Paula McGee

Personal information
- Born: December 1, 1962 (age 63) Flint, Michigan, U.S.
- Listed height: 6 ft 3 in (1.91 m)

Career information
- High school: Flint Northern (Flint, Michigan)
- College: USC (1980–1984)
- Playing career: 1984–1992
- Position: Forward
- Number: 11

Career history
- 1984: Dallas Diamonds

Career highlights
- WABA champion (1984); 2× NCAA champion (1983, 1984); 4× All-WCAA First Team (1981–1984); No. 11 retired by USC Trojans;

= Paula McGee =

American preacher, writer and basketball player

Paula McGee (born December 1, 1962) is an American preacher, writer, inspirational speaker and former basketball player.
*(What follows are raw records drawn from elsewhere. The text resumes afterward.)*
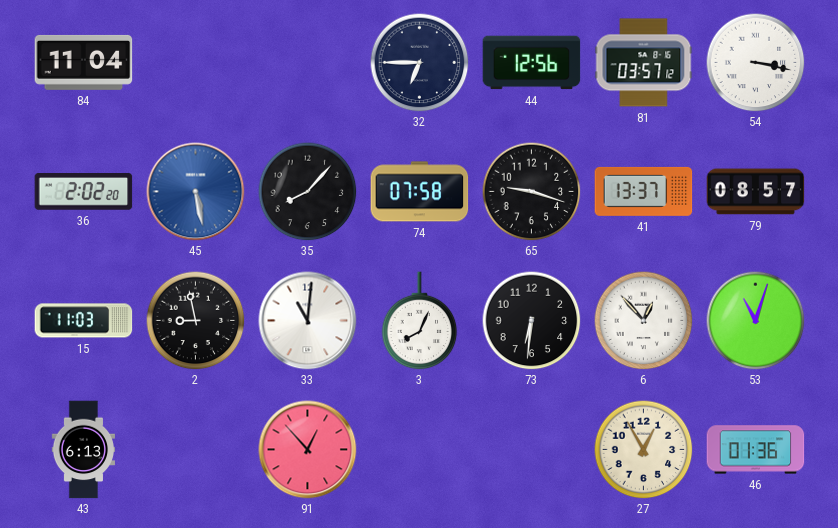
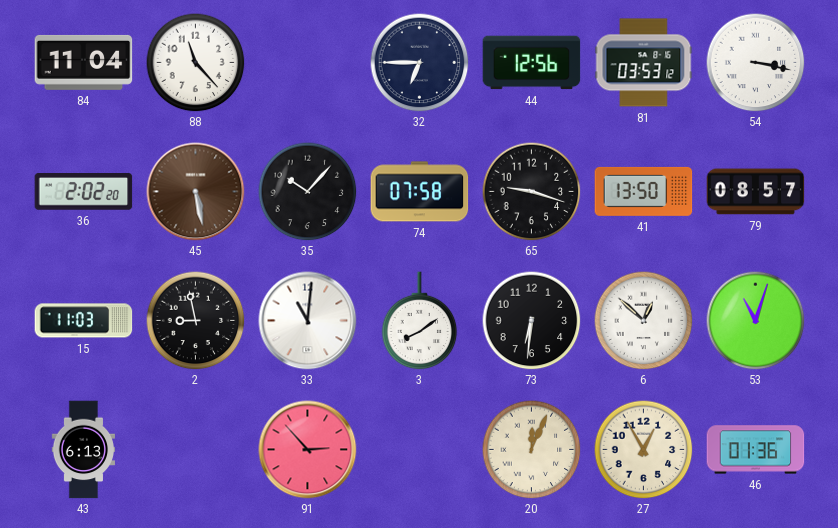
88: none -> 11:23
81: 03:57 -> 03:53
45 dial: blue -> brown
35: 8:07 -> 10:07
41: 13:37 -> 13:50
3: 8:04 -> 8:09
6: 12:53 -> 12:52
91: 12:53 -> 2:53
20: none -> 12:04
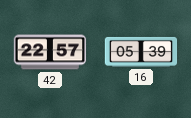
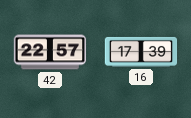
16: 05:39 -> 17:39
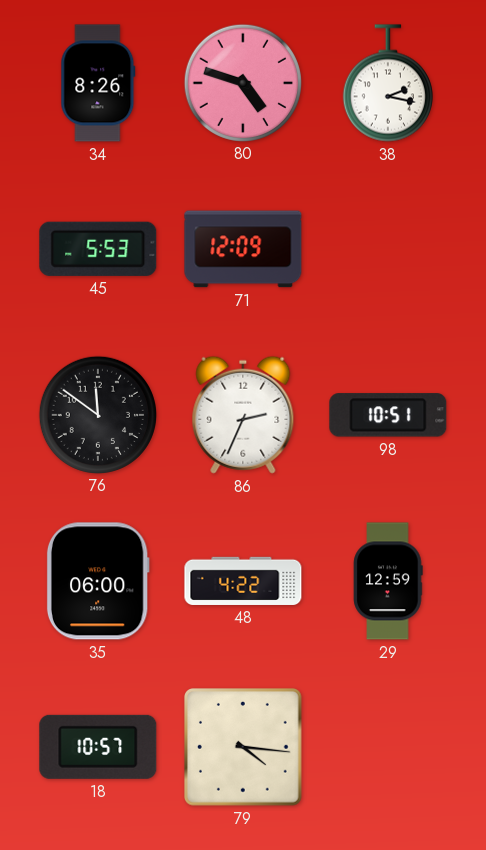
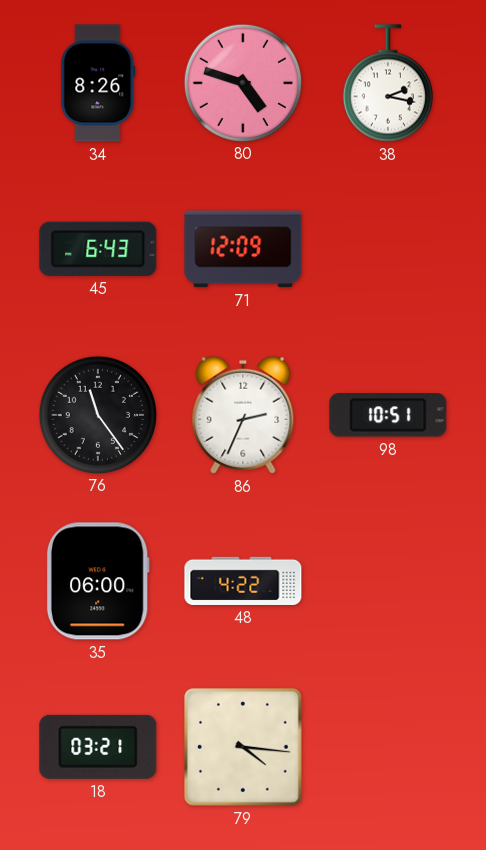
45: 5:53 -> 6:43
76: 11:51 -> 11:24
29: 12:59 -> none
18: 10:57 -> 03:21
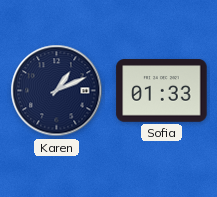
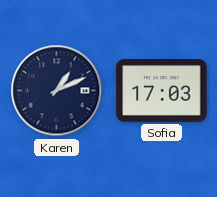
Sofia: 01:33 -> 17:03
She played college basketball for the University of Southern California where she won the NCAA championship in 1983 and 1984. Paula is the twin sister of former WNBA player and Olympic gold medalist Pamela McGee.

==College career==
McGee joined USC in 1980 and averaged 20.0 points and 9.0 rebounds per game as a freshman. She was a 1982 WBCA All-American, 1983 Kodak All-American, 1983 and 1984 NCAA Final Four All-Tournament Team and a four-time WCAA First Team All-Conference.

==Professional career==
McGee started her professional career in 1984, when she and her sister played together for the Dallas Diamonds in the Women's American Basketball Association. She went on to play professionally until 1992.